The ratio of the two sample variances is

  $\begin{array}{l}\frac{\text{Larger }{s}^2}{\text{smaller }{s}^2}=\frac{s_1{}^2}{s_2{}^2}\\ =\frac{4.8841}{1.5876}\\ =3.07\end{array}$

The ratio is more than 3, which makes the pooled method inappropriate as the assumption of a common population variance is not reasonable.

The un-pooled test static is,

  $\begin{array}{l}t=\frac{\overline{x_1}-\overline{x_2}}{\sqrt{\left(\frac{s_1{}^2}{n_1}+\frac{s_2{}^2}{n_2}\right)}}\\ =\frac{46.8-8.1}{\sqrt{\left(\frac{4.8841}{16}+\frac{1.5876}{15}\right)}}\\ =\frac{38.7}{0.6412}\\ =60.36\end{array}$

Since the observed value, $t=60.36$ , lies above $t_{0.005}=2.756$ , the tail area to the right of $60.36$ is below $0.005$ . Since this area represents only half of the p-value, you can write

  $\frac{1}{2}(p-value)<0.005$ or $p-value<0.010$ .
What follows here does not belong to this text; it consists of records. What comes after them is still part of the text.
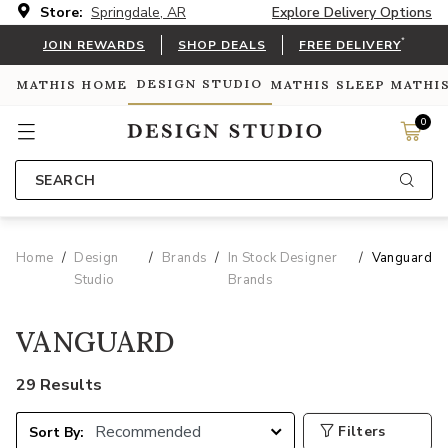
Store:
Springdale, AR
Explore Delivery Options
*
JOIN REWARDS
SHOP DEALS
FREE DELIVERY
DESIGN STUDIO
MATHIS HOME
MATHIS SLEEP
MATHI
0
SEARCH
Home
Design
Brands
In Stock Designer
Vanguard
Studio
Brands
VANGUARD
29 Results
Filters
Sort By:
Since, the p-value is low, we can reject the null hypothesis.

There is sufficient evidence to indicate a difference in mean overlap area for full sun versus shade plants.

Conclusion: Thus, there is sufficient evidence to indicate a difference in mean overlap area for full sun versus shade plants.